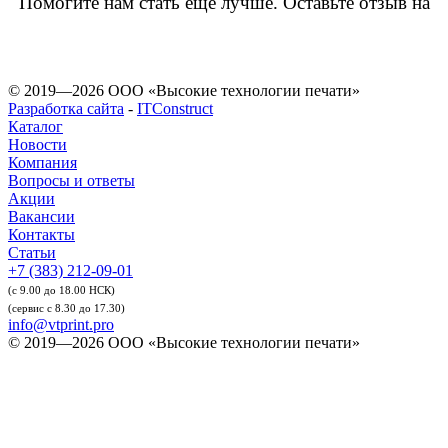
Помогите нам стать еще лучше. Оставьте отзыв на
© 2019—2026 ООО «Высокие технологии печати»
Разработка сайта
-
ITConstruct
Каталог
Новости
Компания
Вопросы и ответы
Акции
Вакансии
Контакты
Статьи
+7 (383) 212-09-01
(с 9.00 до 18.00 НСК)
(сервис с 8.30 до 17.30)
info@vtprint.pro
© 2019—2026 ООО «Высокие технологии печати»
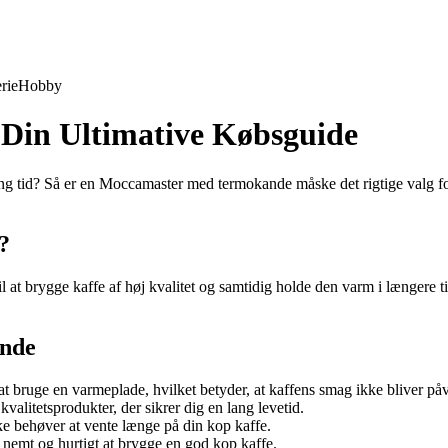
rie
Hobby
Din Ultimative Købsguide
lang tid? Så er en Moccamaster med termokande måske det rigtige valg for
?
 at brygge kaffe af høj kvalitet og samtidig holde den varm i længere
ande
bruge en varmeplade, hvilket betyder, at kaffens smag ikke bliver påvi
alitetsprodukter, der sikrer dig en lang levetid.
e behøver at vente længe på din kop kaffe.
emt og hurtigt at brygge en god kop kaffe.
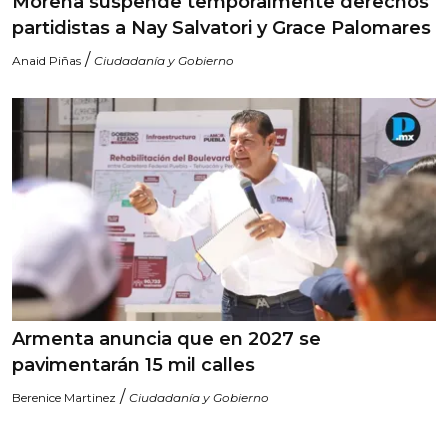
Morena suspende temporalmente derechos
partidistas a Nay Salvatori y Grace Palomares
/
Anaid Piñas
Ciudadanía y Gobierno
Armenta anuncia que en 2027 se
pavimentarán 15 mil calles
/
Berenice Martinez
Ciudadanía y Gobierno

...

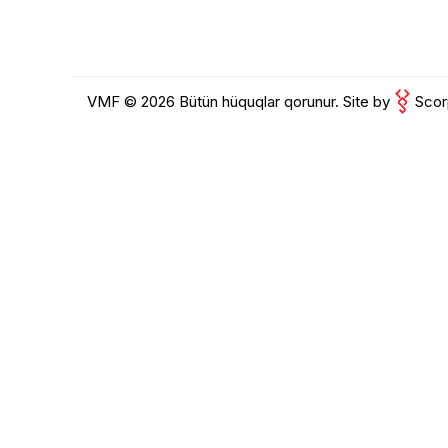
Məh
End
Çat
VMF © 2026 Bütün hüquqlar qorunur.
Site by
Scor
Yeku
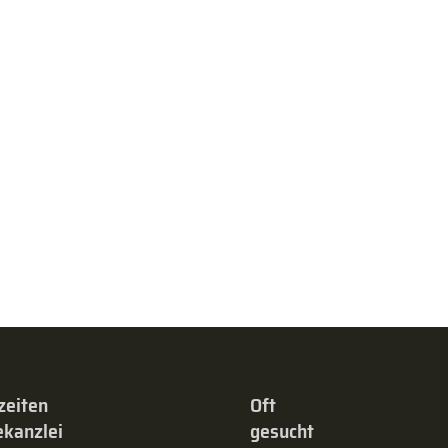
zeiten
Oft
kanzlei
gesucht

* * *

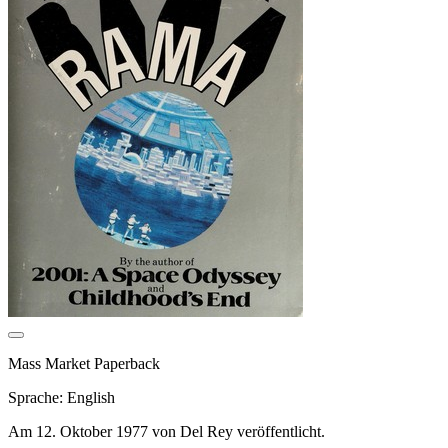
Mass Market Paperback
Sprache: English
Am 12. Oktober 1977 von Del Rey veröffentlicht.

| YOUR GOAL |
Respond with a single number: the count of lines in the entries above that contain the string "brygge".

| RESPONSE AREA |
2